Tavia left her screen, went to Mo-bot’s. As she read, her facial muscles tensed. “They died of dengue fever within a day of each other. Castro was six.”
“So maybe Castro grows up obsessed with viruses because a virus took his parents,” I said. “He spends his professional life obsessed with them. And somehow Luna crosses his path, and either she’s infected and he realizes it, or he infects her and wants to cover it up.”
Tavia’s cell rang. She turned away, answered.
“But why Luna?” Mo-bot said. “Was she random?”
“Doesn’t feel random to me. Their paths crossed for a reason.”
“We just have to find out where,” Sci said, nodding.
I thought about the manner of Sophia Martine Castro’s death and what that might have done to her husband, tried to see it from his perspective. His wife was dead. Whom did he blame?
The construction worker? No.
The construction company?
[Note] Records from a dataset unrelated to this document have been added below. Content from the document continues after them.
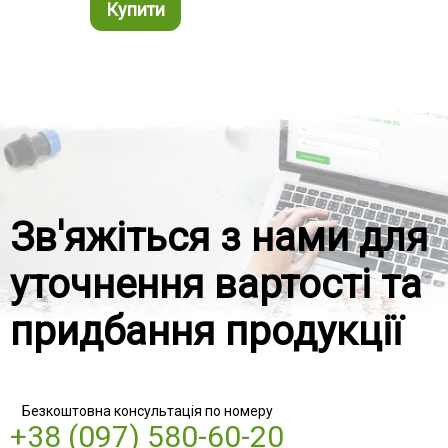
Купити
Ку
Зв'яжіться з нами для
уточнення вартості та
придбання продукції
Безкоштовна консультація по номеру
+38 (097) 580-60-20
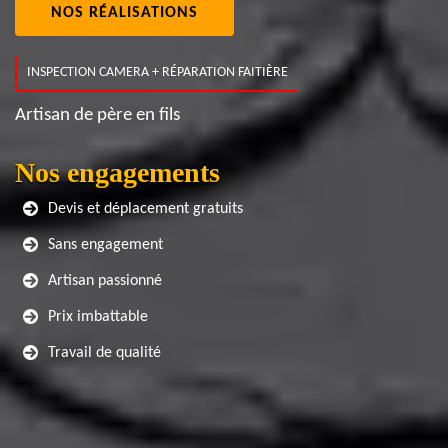
NOS RÉALISATIONS
INSPECTION CAMERA + RÉPARATION FAITIÈRE
Artisan de père en fils
Nos engagements
Devis et déplacement gratuits
Sans engagement
Artisan passionné
Prix imbattable
Travail de qualité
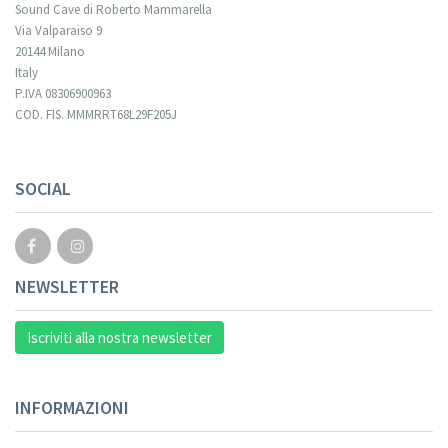
Sound Cave di Roberto Mammarella
Via Valparaiso 9
20144 Milano
Italy
P.IVA 08306900963
COD. FIS. MMMRRT68L29F205J
SOCIAL
NEWSLETTER
Iscriviti alla nostra newsletter
INFORMAZIONI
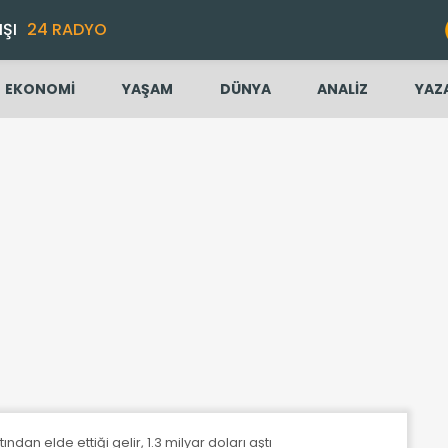
IŞI
24 RADYO
EKONOMİ
YAŞAM
DÜNYA
ANALİZ
YAZ
tından elde ettiği gelir, 1.3 milyar doları aştı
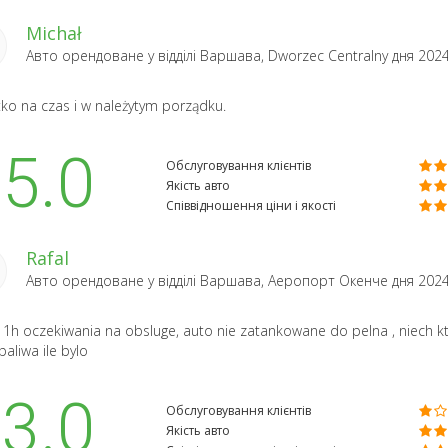
Michał
Авто орендоване у відділі
Варшава, Dworzec Centralny
дня 202
ko na czas i w należytym porządku.
5.0
Обслуговування клієнтів
Якість авто
Співвідношення ціни і якості
Rafal
Авто орендоване у відділі
Варшава, Аеропорт Окенче
дня 202
1h oczekiwania na obsluge, auto nie zatankowane do pelna , niech k
aliwa ile bylo
3.0
Обслуговування клієнтів
Якість авто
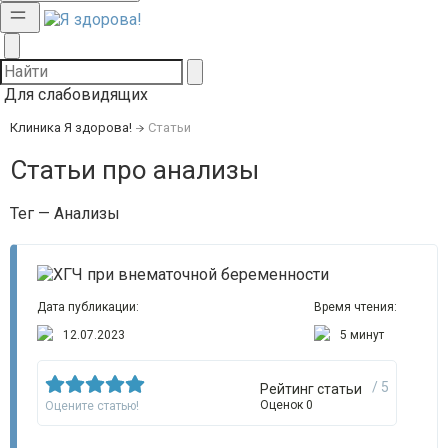
Для слабовидящих
Клиника Я здорова!
Статьи
Статьи про анализы
Тег — Анализы
Дата публикации:
Время чтения:
12.07.2023
5 минут
/ 5
Рейтинг статьи
Оценок 0
Оцените статью!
No again.
The authorities behind the building of the stadiums, the people his wife was protesting against when she died? Yes, that was the scenario that felt right.
But where did Luna fit in?
“Check Luna’s husband, Antonio,” I said. “Tell me if he was working for the World Cup organizing committee at the time of Sophia Martine’s death.”
My cell rang. Cherie Wise was calling. It was 3:28, two minutes before the latest update on her husband was to be delivered.
“Cherie,” I said. “I apologize, I’m hung up in the lab at Private Rio.”
“At Private Rio?” she shouted, sounding like she’d been drinking. “We have to watch this alone?”